Dataset excerpts:
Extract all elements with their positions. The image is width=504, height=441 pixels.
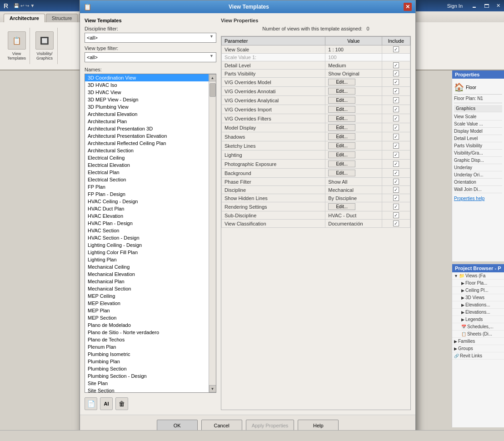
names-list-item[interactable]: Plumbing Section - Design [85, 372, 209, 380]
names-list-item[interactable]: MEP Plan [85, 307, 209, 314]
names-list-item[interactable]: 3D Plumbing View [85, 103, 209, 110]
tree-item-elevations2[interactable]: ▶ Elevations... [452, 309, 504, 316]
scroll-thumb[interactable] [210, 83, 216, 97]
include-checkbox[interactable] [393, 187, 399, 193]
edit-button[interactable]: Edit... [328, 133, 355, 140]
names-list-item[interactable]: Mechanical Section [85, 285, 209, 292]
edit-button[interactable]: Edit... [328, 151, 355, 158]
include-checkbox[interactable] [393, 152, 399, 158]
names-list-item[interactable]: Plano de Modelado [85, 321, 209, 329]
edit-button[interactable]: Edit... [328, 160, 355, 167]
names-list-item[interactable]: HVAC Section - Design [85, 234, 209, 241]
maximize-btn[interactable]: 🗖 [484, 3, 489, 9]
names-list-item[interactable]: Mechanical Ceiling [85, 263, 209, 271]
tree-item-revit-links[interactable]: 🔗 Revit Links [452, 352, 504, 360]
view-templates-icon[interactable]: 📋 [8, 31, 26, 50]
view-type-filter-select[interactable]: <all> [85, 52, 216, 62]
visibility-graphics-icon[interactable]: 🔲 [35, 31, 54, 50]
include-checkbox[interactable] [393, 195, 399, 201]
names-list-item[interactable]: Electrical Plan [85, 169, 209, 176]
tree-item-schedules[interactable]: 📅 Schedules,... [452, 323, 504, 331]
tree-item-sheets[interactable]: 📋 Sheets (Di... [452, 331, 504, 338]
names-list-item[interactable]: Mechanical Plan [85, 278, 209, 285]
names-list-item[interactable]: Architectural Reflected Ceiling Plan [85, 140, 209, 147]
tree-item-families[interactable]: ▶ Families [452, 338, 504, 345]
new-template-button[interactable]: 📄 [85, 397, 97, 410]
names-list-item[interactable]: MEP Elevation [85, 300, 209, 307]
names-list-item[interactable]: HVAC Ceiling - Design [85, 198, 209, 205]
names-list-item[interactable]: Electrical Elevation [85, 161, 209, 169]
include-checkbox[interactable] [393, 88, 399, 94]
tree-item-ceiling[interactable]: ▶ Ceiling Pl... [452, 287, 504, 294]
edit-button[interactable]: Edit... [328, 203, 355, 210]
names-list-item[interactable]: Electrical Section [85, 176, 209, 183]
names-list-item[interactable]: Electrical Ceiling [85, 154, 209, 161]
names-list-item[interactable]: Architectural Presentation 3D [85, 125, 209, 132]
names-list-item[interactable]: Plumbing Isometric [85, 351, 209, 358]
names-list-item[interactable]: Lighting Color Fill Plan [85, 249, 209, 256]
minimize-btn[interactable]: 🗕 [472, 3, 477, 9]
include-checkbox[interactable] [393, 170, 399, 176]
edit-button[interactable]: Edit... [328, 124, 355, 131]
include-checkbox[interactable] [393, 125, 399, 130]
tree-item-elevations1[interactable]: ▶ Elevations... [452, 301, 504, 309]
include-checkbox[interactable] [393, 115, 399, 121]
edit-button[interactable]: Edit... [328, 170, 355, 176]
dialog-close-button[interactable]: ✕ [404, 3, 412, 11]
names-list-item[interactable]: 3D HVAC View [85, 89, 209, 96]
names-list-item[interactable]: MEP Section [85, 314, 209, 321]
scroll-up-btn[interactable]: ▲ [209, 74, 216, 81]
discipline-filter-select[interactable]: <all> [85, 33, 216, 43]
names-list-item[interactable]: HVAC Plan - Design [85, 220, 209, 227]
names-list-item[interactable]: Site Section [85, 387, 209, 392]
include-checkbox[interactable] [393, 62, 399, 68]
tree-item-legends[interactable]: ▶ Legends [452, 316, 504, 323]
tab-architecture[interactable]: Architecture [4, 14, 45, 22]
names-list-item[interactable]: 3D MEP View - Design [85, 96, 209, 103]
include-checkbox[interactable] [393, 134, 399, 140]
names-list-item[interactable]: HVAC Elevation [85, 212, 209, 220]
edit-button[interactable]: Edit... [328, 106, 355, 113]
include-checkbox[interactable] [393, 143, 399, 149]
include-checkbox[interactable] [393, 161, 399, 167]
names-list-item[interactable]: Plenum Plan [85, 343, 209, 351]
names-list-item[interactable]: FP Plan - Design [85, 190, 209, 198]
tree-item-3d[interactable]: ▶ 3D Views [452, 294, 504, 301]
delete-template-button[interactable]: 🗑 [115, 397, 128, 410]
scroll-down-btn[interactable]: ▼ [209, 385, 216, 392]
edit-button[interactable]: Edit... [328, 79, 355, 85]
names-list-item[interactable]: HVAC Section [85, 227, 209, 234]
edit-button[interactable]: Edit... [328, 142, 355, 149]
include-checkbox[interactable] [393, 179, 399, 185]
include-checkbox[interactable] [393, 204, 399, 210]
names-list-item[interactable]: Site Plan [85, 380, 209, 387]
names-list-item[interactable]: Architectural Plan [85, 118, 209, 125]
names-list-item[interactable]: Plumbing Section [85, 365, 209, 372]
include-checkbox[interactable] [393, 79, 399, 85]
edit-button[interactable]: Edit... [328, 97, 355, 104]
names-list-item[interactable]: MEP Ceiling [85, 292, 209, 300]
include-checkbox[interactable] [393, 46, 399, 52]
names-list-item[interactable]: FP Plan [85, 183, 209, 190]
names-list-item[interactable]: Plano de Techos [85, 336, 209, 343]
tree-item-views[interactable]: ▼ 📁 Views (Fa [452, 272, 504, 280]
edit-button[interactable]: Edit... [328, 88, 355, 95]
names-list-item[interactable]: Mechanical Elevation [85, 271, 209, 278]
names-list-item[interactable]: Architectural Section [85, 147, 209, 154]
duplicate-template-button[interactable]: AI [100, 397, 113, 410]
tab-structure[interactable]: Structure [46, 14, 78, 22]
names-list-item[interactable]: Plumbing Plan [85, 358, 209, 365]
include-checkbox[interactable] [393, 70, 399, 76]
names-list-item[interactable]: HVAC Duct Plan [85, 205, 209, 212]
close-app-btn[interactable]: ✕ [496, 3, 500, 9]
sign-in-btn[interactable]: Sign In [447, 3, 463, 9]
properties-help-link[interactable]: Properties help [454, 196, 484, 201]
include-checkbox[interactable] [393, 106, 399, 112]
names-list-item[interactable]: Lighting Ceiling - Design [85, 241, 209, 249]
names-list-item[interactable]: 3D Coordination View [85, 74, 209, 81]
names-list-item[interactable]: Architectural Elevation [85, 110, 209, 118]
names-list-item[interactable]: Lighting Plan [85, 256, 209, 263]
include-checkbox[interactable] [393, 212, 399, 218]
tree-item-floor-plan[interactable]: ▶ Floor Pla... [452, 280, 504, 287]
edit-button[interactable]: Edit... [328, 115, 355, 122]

==

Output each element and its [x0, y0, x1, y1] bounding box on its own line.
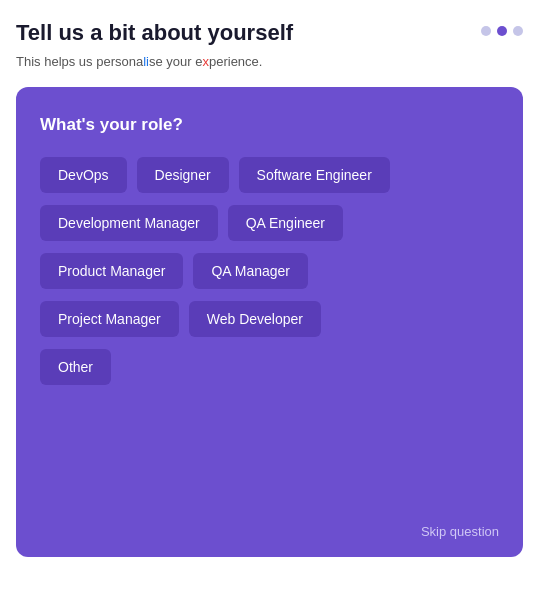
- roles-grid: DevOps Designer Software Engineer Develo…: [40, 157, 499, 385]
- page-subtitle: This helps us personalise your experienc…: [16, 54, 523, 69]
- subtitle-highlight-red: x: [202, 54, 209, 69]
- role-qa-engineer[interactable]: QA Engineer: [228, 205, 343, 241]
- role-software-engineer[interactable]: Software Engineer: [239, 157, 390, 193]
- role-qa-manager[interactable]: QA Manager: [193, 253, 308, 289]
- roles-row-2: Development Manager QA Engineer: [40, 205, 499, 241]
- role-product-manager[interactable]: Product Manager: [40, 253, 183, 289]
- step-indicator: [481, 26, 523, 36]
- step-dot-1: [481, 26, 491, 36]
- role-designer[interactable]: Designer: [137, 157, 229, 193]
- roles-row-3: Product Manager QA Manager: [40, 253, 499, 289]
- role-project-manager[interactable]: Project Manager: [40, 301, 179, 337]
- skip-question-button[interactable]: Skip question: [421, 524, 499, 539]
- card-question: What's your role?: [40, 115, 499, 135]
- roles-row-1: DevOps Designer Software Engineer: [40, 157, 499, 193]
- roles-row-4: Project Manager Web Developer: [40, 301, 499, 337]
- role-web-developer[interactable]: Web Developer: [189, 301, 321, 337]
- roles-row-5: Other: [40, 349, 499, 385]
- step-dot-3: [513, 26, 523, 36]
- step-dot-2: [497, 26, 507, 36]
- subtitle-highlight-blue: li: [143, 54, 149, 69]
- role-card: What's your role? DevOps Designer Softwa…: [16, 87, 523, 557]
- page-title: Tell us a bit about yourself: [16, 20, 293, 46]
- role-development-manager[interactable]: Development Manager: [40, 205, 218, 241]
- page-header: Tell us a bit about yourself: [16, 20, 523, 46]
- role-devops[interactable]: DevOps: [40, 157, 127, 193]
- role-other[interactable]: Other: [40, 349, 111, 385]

---

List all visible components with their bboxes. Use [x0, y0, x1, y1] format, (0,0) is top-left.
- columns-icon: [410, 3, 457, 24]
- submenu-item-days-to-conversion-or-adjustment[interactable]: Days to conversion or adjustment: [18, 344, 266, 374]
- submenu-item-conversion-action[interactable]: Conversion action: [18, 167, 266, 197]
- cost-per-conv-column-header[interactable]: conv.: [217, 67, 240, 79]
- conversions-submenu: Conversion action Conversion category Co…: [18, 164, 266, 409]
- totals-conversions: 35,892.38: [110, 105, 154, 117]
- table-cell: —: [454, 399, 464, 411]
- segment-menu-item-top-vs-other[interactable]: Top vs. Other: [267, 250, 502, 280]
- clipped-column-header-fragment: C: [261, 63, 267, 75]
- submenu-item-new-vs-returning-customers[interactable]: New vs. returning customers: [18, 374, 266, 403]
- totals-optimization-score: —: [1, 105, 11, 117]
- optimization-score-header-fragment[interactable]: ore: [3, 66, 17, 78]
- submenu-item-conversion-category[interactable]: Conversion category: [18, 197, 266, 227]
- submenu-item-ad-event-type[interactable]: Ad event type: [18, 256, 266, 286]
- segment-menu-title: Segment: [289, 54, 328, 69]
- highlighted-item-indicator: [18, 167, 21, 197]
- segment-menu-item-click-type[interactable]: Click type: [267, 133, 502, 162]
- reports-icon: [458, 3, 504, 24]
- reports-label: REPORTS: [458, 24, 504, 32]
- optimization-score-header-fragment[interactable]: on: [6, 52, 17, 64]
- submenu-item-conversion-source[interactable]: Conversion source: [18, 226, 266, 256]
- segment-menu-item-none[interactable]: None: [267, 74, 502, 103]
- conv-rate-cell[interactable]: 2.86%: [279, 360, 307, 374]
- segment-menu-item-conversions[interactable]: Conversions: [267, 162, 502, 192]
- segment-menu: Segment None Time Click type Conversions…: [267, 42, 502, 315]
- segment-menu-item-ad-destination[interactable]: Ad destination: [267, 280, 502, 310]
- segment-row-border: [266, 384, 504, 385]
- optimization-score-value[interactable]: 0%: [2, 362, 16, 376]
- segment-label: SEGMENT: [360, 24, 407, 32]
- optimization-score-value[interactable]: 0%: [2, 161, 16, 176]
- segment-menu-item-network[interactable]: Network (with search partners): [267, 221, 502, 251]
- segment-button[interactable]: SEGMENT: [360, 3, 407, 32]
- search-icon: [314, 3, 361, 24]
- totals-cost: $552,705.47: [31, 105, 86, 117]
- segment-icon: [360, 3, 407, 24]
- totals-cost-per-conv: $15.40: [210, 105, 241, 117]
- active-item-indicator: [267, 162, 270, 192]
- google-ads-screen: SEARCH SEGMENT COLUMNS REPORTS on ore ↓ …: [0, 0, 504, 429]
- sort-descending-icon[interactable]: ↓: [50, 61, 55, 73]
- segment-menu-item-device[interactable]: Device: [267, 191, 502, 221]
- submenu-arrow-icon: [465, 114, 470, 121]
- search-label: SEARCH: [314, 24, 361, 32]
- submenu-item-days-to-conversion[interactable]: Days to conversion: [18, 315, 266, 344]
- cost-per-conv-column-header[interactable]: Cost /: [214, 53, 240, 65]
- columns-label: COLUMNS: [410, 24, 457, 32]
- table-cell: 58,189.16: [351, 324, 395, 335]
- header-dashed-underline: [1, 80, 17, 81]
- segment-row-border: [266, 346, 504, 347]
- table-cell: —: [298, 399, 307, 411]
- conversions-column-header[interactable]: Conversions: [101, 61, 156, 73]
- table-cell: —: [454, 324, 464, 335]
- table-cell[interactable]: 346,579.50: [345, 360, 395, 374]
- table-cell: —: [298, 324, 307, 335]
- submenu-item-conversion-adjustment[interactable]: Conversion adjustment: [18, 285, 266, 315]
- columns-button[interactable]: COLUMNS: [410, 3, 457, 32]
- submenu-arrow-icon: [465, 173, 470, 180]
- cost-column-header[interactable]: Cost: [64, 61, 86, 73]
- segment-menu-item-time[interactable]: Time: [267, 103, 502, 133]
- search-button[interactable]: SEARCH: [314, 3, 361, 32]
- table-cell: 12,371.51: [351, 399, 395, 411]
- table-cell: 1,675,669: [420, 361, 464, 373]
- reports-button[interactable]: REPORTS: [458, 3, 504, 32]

Problem description: Your answer should be each line from the entries that includes the string "Electrical".

Task answer:
names-list-item[interactable]: Electrical Plan [85, 169, 209, 176]
names-list-item[interactable]: Electrical Elevation [85, 161, 209, 169]
names-list-item[interactable]: Electrical Section [85, 176, 209, 183]
names-list-item[interactable]: Electrical Ceiling [85, 154, 209, 161]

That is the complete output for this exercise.